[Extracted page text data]
--*--

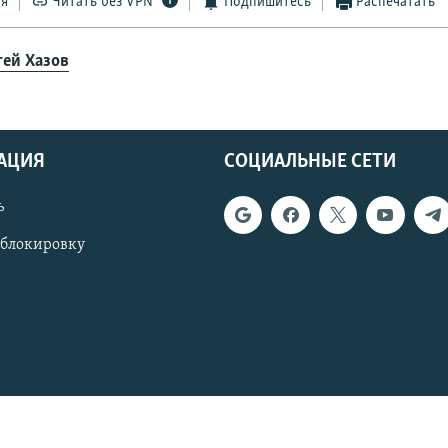
ся
Читать без VPN
Подпишитесь
Распечатать
гей Хазов
АЦИЯ
СОЦИАЛЬНЫЕ СЕТИ
ь
 блокировку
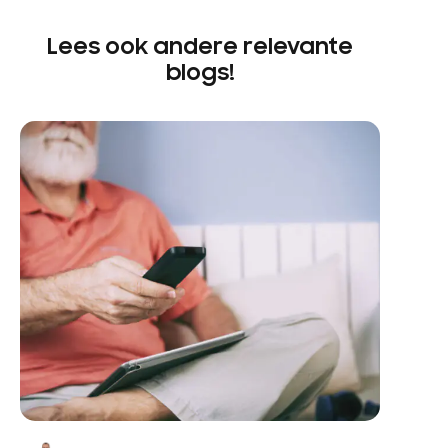
Lees ook andere relevante
blogs!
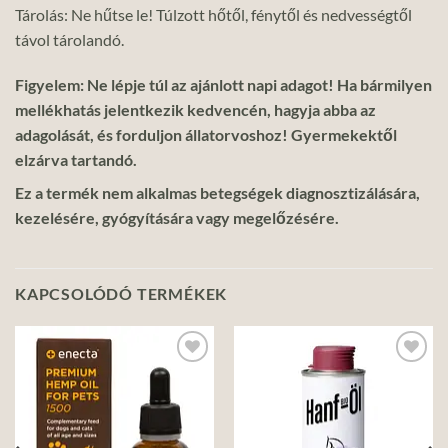
Tárolás: Ne hűtse le! Túlzott hőtől, fénytől és nedvességtől
távol tárolandó.
Figyelem: Ne lépje túl az ajánlott napi adagot! Ha bármilyen
mellékhatás jelentkezik kedvencén, hagyja abba az
adagolását, és forduljon állatorvoshoz! Gyermekektől
elzárva tartandó.
Ez a termék nem alkalmas betegségek diagnosztizálására,
kezelésére, gyógyítására vagy megelőzésére.
KAPCSOLÓDÓ TERMÉKEK
Add to
Add to
wishlist
wishlist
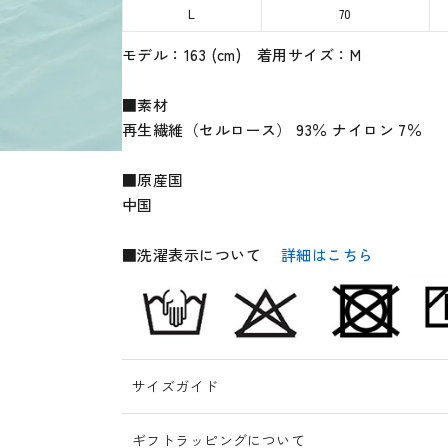
L
70
モデル：163 (cm) 着用サイズ：M
■素材
再生繊維（セルロース） 93％ ナイロン 7％
■原産国
中国
■洗濯表示について
詳細はこちら
サイズガイド
ギフトラッピングについて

--*--

> [WHAT IS REQUIRED]: Please transcribe each entry exactly and exclude any image it contains.

> [ANSWER TO THE PROBLEM]:
ся
Читать без VPN
Подпишитесь
Распечатать
гей Хазов
АЦИЯ
СОЦИАЛЬНЫЕ СЕТИ
ь
 блокировку
Lees ook andere relevante
blogs!
Tárolás: Ne hűtse le! Túlzott hőtől, fénytől és nedvességtől
távol tárolandó.
Figyelem: Ne lépje túl az ajánlott napi adagot! Ha bármilyen
mellékhatás jelentkezik kedvencén, hagyja abba az
adagolását, és forduljon állatorvoshoz! Gyermekektől
elzárva tartandó.
Ez a termék nem alkalmas betegségek diagnosztizálására,
kezelésére, gyógyítására vagy megelőzésére.
KAPCSOLÓDÓ TERMÉKEK
Add to
Add to
wishlist
wishlist
L
70
モデル：163 (cm) 着用サイズ：M
■素材
再生繊維（セルロース） 93％ ナイロン 7％
■原産国
中国
■洗濯表示について
詳細はこちら
サイズガイド
ギフトラッピングについて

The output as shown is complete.